My first national park as an adult was Ranthambore, December 2021. The world was just exhaling after the first wave, and I had just been handed the greatest gift of my life, twin daughters. That trip was supposed to be one thing. It became something else entirely. A door swung open, and through it came friendships, lessons, contradictions, and enough material about human nature to keep me writing for years. Including about myself. Especially about myself. I am as guilty of every flaw I am about to describe. This is not a judgement from the stands. This is a confession from the field.
Word travels fast in these circles. Gossip travels faster. And people, wonderful flawed people, love to talk. We talk about each other in front of each other, and then with remarkable speed, switch sides the moment backs are turned. We enjoy the letting down. We take pleasure in the small collapse of someone else’s reputation. What we rarely stop to consider is how permanent those stories become. Brain tattoos, every one of them. Impossible to remove.

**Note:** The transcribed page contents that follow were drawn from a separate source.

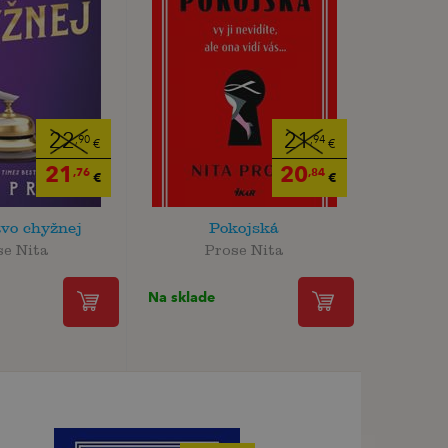
22
21
,90
,94
€
€
21
20
,76
,84
€
€
vo chyžnej
Pokojská
se Nita
Prose Nita
Na sklade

But this is also an ode. Nearly three years of wildlife, forests, people, and everything in between.
I have wandered these jungles alone, with tour operators, with government officials, with a mentor, and with more friends than I can count, some of whom are still friends. I have watched someone’s eyes light up seeing a tiger for the first time, and felt that same electricity myself standing in front of a melanistic leopard. I have seen how the system works, and where it bends. I have experienced deep trust, and watched it splinter. Wildlife photography, even in the short time I have been part of it, has shown me its full spectrum. The beauty and the ugliness. The generosity and the pettiness. None of it should be generalised, and yet all of it has taught me something.
My first steps into the forest were with a tour operator who built what felt like genuine friendship. I still think about what friendship actually means. Whether the expectations we carry into it are ever shared equally. Whether we set each other up to disappoint. Friendship, I have noticed, has started to behave like a follow and unfollow button. The bond lasted as long as it served. Then something fractured, apparently over a breach of trust, a breach that was not intended and that I have turned over in my mind many times since, wondering what I could have done differently.

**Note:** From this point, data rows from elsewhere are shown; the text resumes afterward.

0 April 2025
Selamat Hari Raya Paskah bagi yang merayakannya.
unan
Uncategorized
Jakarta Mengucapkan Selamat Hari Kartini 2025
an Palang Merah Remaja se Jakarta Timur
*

These forests also introduced me to people whose stories quietly rearranged something in me. The simplicity and directness of people from India’s interior is something city life rarely cultivates. A school teacher who left a classroom full of futures to become a jungle guide. A forest guard who studied for his state exams under the only working lamp post in his village, the first from his family to enter government service. Imagine what that meant to his parents. Imagine what it cost him to get there. The forest has given a great deal to a great many people, in ways that have nothing to do with sightings.
The ecosystem has its own politics though. What lands lightly on one person lands heavily on another, and in these forests that line is thinner than you would expect. Drivers and guides who pour everything into their work, through dust and cold and heat, can be wounded by a casual joke that the person making it will forget within the hour. The Chinese whispers travel through here just as they do everywhere else. The guide who always gets the sightings quietly accumulates resentment. The one who comes up empty receives sympathy wrapped in a smirk.

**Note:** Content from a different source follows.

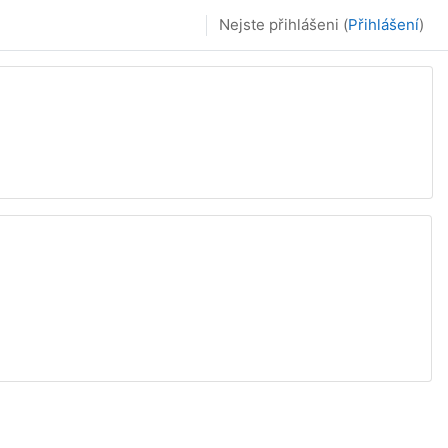
Nejste přihlášeni (
Přihlášení
)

There are rocking seasons and there are dry ones. There are friends you let loose with completely, who you then somehow never speak to again the moment you are back in ordinary life. There are people who have your back, and people who are standing right behind you holding something sharp. And underneath all of it runs the same question. Why? Why the gossip? Why the politics? Why the need to forge and break and rebuild? Am I here for the dopamine? Or am I here for the stillness? The unhurried observation. The slower reflexes becoming quicker ones. The rare, extraordinary discipline of sitting completely still, everything paused, waiting for a single movement in the grass.
I think it is both. I think they are harder to separate than I would like.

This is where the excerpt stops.